Le cause. Non sono ancora note, ma si tratta di una malattia multifattoriale in cui interagiscono fattori genetici, mutazioni di specifici geni e nel 20% dei casi insorge in pazienti con una storia familiare positiva per la malattia; l’esposizione a sostanze tossiche come pesticidi, idrocarburi-solventi e metalli pesanti (ferro, zinco, rame). La prevenzione. Non esistono ad oggi farmaci o sostanze in grado di prevenire la malattia di Parkinson. Tuttavia, diversi studi sperimentali hanno dimostrato che il consumo di peperoni, frutta e verdura potrebbero ridurne il rischio di sviluppo.
La diagnosi.

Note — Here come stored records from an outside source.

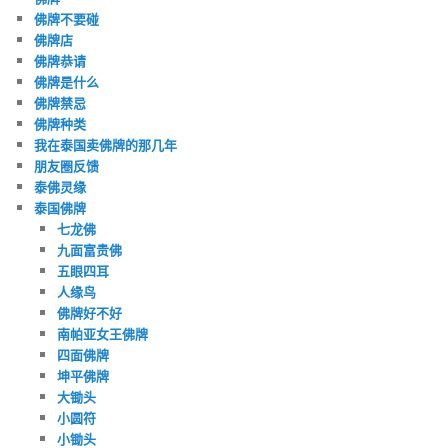
佛牌不要碰
佛牌店
佛牌恭请
佛牌是什么
佛牌禁忌
佛牌种类
我在泰国卖佛牌的那几年
朋友圈反馈
泰佛灵缘
泰国佛牌
七龙佛
九面富贵佛
五眼四耳
人缘鸟
佛牌好不好
南帕亚女王佛牌
四面佛牌
坤平佛牌
大锄头
小圆符
小锄头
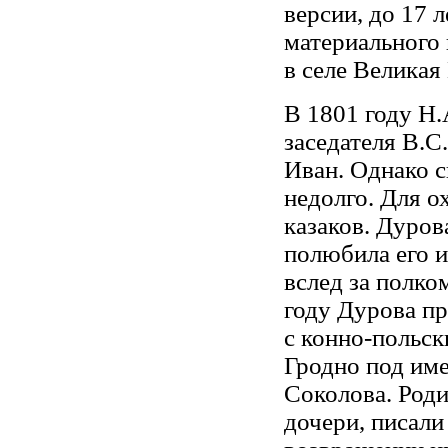
версии, до 17 
материального
в селе Великая
В 1801 году Н.
заседателя В.С
Иван. Однако 
недолго. Для о
казаков. Дуров
полюбила его и
вслед за полко
году Дурова пр
с конно-польск
Гродно под им
Соколова. Роди
дочери, писал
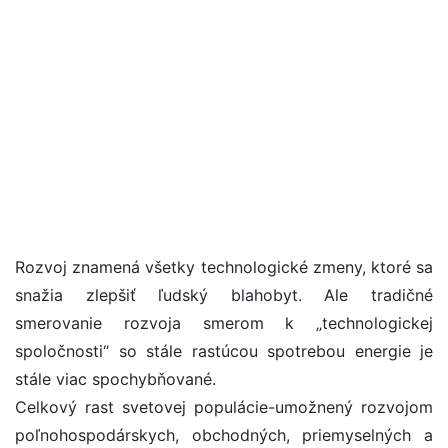
Rozvoj znamená všetky technologické zmeny, ktoré sa
snažia zlepšiť ľudský blahobyt. Ale tradičné
smerovanie rozvoja smerom k „technologickej
spoločnosti“ so stále rastúcou spotrebou energie je
stále viac spochybňované.
Celkový rast svetovej populácie-umožnený rozvojom
poľnohospodárskych, obchodných, priemyselných a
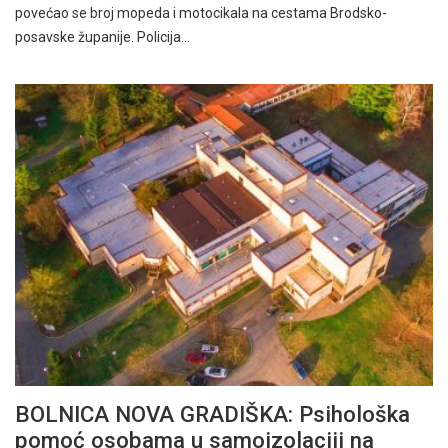
povećao se broj mopeda i motocikala na cestama Brodsko-
posavske županije. Policija…
BOLNICA NOVA GRADIŠKA: Psihološka
pomoć osobama u samoizolaciji na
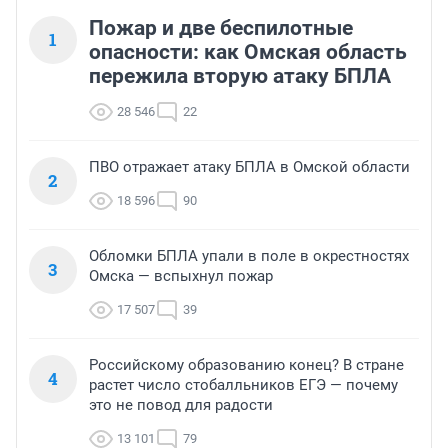
Пожар и две беспилотные
1
опасности: как Омская область
пережила вторую атаку БПЛА
28 546
22
ПВО отражает атаку БПЛА в Омской области
2
18 596
90
Обломки БПЛА упали в поле в окрестностях
3
Омска — вспыхнул пожар
17 507
39
Российскому образованию конец? В стране
4
растет число стобалльников ЕГЭ — почему
это не повод для радости
13 101
79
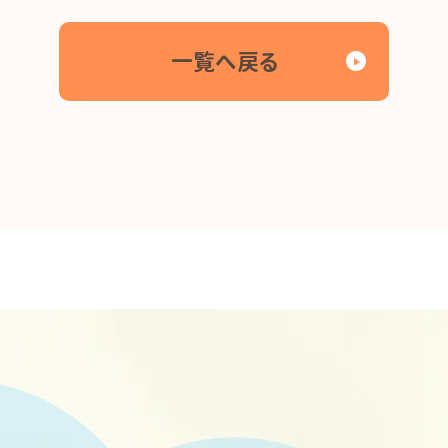
一覧へ戻る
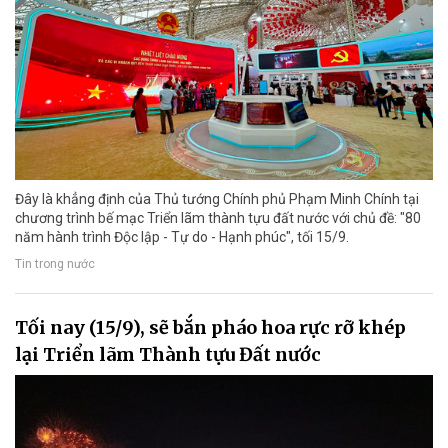
Đây là khẳng định của Thủ tướng Chính phủ Phạm Minh Chính tại
chương trình bế mạc Triển lãm thành tựu đất nước với chủ đề: "80
năm hành trình Độc lập - Tự do - Hạnh phúc", tối 15/9.
Tin trong nước
Tối nay (15/9), sẽ bắn pháo hoa rực rỡ khép
lại Triển lãm Thành tựu Đất nước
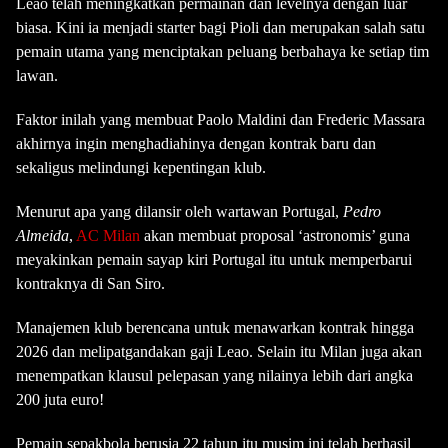
Leao telah meningkatkan permainan dan levelnya dengan luar
biasa.
Kini ia menjadi starter bagi Pioli dan merupakan salah satu
pemain utama yang menciptakan peluang berbahaya ke setiap tim
lawan.
Faktor inilah yang membuat Paolo Maldini dan Frederic Massara
akhirnya ingin menghadiahinya dengan kontrak baru dan
sekaligus melindungi kepentingan klub.
Menurut apa yang dilansir oleh wartawan Portugal,
Pedro
Almeida
,
AC Milan
akan membuat proposal ‘astronomis’ guna
meyakinkan pemain sayap kiri Portugal itu untuk memperbarui
kontraknya di San Siro.
Manajemen klub berencana untuk menawarkan kontrak hingga
2026 dan melipatgandakan gaji Leao. Selain itu Milan juga akan
menempatkan klausul pelepasan yang nilainya lebih dari angka
200 juta euro!
Pemain sepakbola berusia 22 tahun itu musim ini telah berhasil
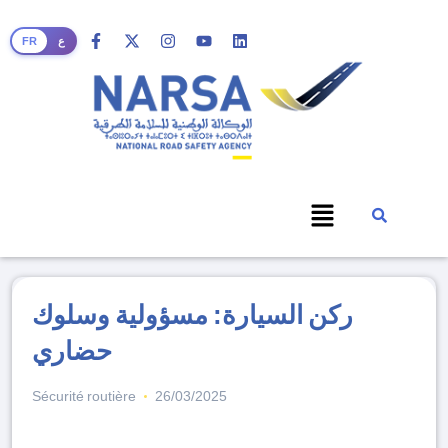
ع
FR
ركن السيارة: مسؤولية وسلوك
حضاري
Sécurité routière
26/03/2025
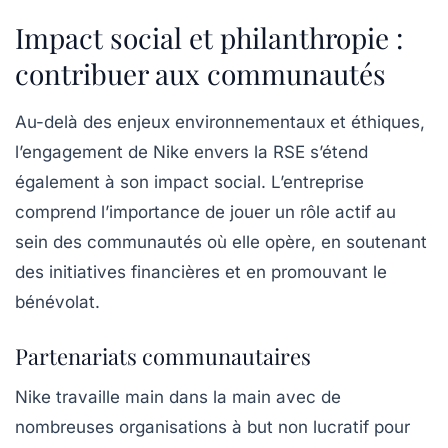
Impact social et philanthropie :
contribuer aux communautés
Au-delà des enjeux environnementaux et éthiques,
l’engagement de Nike envers la RSE s’étend
également à son impact social. L’entreprise
comprend l’importance de jouer un rôle actif au
sein des communautés où elle opère, en soutenant
des initiatives financières et en promouvant le
bénévolat.
Partenariats communautaires
Nike travaille main dans la main avec de
nombreuses organisations à but non lucratif pour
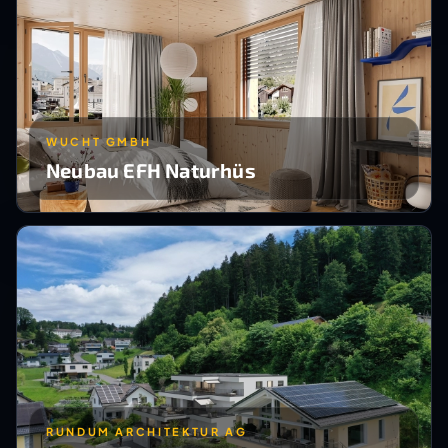
WUCHT GMBH
Neubau EFH Naturhüs
RUNDUM ARCHITEKTUR AG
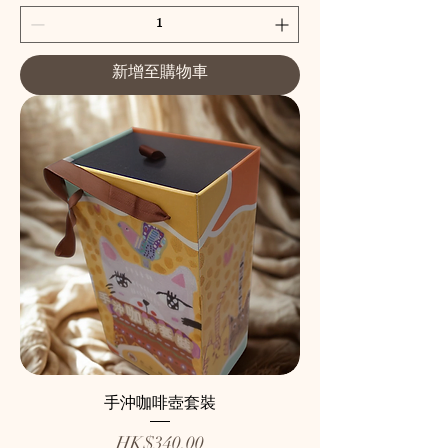
新增至購物車
手沖咖啡壺套裝
價格
HK$340.00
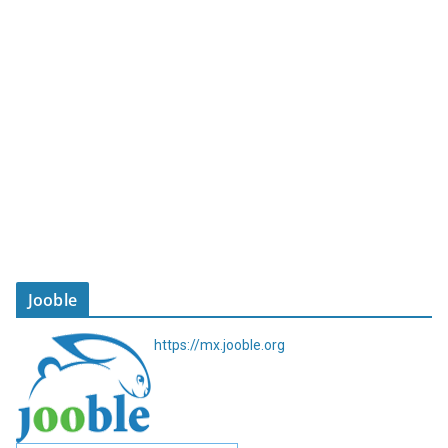
Jooble
https://mx.jooble.org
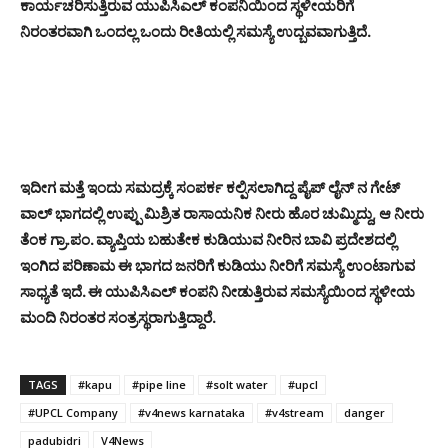
ಕಾರ್ಯಚರಿಸುತ್ತಿರುವ ಯುಪಿಸಿಎಲ್ ಕಂಪನಿಯಿಂದ ಸ್ಥಳೀಯರಿಗೆ
ನಿರಂತರವಾಗಿ ಒಂದಲ್ಲ ಒಂದು ರೀತಿಯಲ್ಲಿ ಸಮಸ್ಯೆ ಉದ್ಬವವಾಗುತ್ತಿದೆ.
ಇದೀಗ ಮತ್ತೆ ಇಂದು ಸಮದ್ರಕ್ಕೆ ಸಂಪರ್ಕ ಕಲ್ಪಿಸಲಾಗಿದ್ದ ಪೈಪ್ ಲೈನ್ ನ ಗೇಟ್
ವಾಲ್ ಭಾಗದಲ್ಲಿ ಉಪ್ಪು ಮಿಶ್ರಿತ ರಾಸಾಯನಿಕ ನೀರು ಹೊರ ಚುಮ್ಮಿದ್ದು, ಆ ನೀರು
ತೆಂಕ ಗ್ರಾ.ಪಂ. ವ್ಯಾಪ್ತಿಯ ಬಹುತೇಕ ಕುಡಿಯುವ ನೀರಿನ ಬಾವಿ ಪ್ರದೇಶದಲ್ಲಿ
ಇಂಗಿದ ಪರಿಣಾಮ ಈ ಭಾಗದ ಜನರಿಗೆ ಕುಡಿಯು ನೀರಿಗೆ ಸಮಸ್ಯೆ ಉಂಟಾಗುವ
ಸಾಧ್ಯತೆ ಇದೆ. ಈ ಯುಪಿಸಿಎಲ್ ಕಂಪನಿ ನೀಡುತ್ತಿರುವ ಸಮಸ್ಯೆಯಿಂದ ಸ್ಥಳೀಯ
ಮಂದಿ ನಿರಂತರ ಸಂತ್ರಸ್ಥರಾಗುತ್ತಿದ್ದಾರೆ.
TAGS
#kapu
#pipe line
#solt water
#upcl
#UPCL Company
#v4news karnataka
#v4stream
danger
padubidri
V4News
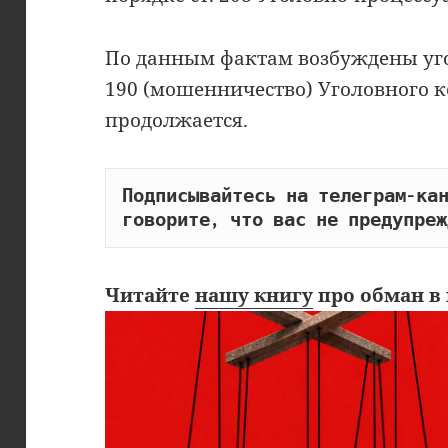
По данным фактам возбуждены уго
190 (мошенничество) Уголовного к
продолжается.
Подписывайтесь на телеграм-кан
говорите, что вас не предупреж
Читайте
нашу книгу
про обман в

La storia clinica e familiare del paziente, la valutazione di sintomi e segni neurologici e eventuali esami strumentali (Risonanza magnetica nucleare ad alto campo, SPECT DATscan, PET cerebrale e scintigrafia del miocardio) contribuiscono alla diagnosi clinica.
I trattamenti. Non esiste una cura per la malattia di Parkinson, ma il trattamento farmacologico, la chirurgia e la gestione multidisciplinare sono in grado di fornire sollievo ai sintomi. I farmaci principali sono la levodopa (di solito in combinazione con un inibitore della dopa-decarbossilasi e un inibitore delle COMT), gli agonisti della dopamina e gli inibitori MAO-B (Inibitore della monoamino ossidasi).